Software development is a complex process to start with, but the success of a software project ultimately comes down to the quality of communication between the entire team, stakeholders, and clients.

As an Agile team, we strive to minimise risks, while ensuring close contact with our clients and establishing a constant feedback loop to keep our project in sync. But the first steps are the most important ones for securing a common understanding and vision for the software product we’re about to take from idea to an actual successful project on the Internet map.
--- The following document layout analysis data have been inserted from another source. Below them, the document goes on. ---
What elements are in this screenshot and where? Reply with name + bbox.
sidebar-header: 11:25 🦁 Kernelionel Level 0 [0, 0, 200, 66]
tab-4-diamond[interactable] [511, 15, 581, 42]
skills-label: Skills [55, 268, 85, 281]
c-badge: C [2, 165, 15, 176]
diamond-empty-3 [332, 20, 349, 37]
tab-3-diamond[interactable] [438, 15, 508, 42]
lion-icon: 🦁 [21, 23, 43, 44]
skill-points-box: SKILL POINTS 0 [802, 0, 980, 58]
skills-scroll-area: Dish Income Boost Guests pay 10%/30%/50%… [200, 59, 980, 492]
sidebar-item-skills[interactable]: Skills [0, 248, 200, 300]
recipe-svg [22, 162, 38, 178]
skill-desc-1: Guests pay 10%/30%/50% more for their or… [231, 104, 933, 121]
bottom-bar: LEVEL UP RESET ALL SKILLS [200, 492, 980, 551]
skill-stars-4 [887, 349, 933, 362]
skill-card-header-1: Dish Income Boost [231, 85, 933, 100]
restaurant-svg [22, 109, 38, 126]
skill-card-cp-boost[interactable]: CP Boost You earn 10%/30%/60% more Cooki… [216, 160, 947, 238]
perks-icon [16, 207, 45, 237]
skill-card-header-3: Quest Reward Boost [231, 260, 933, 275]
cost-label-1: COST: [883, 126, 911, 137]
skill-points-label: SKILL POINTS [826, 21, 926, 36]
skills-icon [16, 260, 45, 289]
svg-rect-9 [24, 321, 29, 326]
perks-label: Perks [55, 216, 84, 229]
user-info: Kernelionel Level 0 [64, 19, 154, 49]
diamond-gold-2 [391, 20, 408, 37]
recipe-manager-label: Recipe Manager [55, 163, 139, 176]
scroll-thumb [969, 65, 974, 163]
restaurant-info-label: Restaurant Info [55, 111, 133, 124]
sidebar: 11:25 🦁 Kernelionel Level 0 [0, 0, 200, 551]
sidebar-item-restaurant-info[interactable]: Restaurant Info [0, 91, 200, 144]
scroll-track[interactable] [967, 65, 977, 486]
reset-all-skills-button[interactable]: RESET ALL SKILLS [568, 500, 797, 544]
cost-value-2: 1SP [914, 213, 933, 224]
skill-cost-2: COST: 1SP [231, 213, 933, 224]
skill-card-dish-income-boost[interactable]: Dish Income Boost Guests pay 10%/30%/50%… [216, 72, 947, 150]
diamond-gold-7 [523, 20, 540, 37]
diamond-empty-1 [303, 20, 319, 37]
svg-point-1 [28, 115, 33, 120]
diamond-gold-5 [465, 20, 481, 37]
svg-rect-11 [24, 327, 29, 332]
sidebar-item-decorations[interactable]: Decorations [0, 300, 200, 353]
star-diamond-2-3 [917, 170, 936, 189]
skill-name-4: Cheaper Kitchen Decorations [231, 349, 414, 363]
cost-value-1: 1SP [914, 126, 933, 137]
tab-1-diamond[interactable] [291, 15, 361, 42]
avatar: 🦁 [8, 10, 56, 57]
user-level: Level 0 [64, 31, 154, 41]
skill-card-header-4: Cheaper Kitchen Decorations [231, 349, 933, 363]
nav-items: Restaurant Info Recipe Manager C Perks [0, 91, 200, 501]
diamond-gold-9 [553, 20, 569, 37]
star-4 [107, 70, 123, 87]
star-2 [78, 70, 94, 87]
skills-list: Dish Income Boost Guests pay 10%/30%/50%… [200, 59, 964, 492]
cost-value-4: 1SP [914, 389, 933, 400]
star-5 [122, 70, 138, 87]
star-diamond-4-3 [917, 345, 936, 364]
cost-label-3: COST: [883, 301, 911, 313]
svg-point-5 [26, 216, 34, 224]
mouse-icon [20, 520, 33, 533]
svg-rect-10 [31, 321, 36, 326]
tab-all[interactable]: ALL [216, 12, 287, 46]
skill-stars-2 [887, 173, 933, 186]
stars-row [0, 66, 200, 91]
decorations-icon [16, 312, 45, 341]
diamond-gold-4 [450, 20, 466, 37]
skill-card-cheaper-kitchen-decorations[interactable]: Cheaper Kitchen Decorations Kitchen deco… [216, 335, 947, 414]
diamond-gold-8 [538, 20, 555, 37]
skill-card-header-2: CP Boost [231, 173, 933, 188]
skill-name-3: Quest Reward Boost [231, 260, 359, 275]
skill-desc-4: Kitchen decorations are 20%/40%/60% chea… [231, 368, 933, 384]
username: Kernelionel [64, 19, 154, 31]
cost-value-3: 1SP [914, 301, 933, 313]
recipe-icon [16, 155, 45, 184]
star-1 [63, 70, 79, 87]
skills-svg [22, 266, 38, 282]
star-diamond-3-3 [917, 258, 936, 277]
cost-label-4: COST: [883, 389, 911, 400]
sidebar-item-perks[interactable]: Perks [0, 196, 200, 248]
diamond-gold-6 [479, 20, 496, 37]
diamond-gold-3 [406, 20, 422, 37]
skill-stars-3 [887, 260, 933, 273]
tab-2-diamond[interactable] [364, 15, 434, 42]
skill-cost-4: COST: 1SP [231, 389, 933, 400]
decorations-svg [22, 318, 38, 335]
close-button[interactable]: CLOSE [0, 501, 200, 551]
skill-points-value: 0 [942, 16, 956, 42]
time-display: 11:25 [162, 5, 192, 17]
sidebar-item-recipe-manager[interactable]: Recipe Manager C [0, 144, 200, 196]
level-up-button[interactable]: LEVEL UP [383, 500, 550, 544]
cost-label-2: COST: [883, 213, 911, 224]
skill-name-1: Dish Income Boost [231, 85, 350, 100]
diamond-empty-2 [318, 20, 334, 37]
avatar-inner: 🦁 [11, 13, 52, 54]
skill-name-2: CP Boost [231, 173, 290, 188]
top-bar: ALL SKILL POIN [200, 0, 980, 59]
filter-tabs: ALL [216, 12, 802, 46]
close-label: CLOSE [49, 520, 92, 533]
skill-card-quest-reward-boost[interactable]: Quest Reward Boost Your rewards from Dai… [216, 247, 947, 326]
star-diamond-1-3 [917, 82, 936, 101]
Clients usually come with a very enthusiastic approach to their ideas, and they want a lot of functionalities, because they want their users to get the best experience out of their products. They often ask if certain features can be accomplished, and our most common answer is: “Everything can be done!”, but of course there are many other aspects to be evaluated until then. We need to focus on the little steps at first, and we admit that this is one of the hardest things to do in software development.

First things first: we have to identify the MVP (Minimum Viable Product).

There are several techniques available to achieve this, but we prefer the user story mapping method. This stands for arranging user stories to create a more holistic view of how they fit into the overall user experience.

Through user story mapping, we get to foresee the overall process of the product and even identify additional steps that can’t be defined without putting the idea into perspective. With visualizing the big-picture, the software development team can prioritize, and the management team can keep the backlog feasible.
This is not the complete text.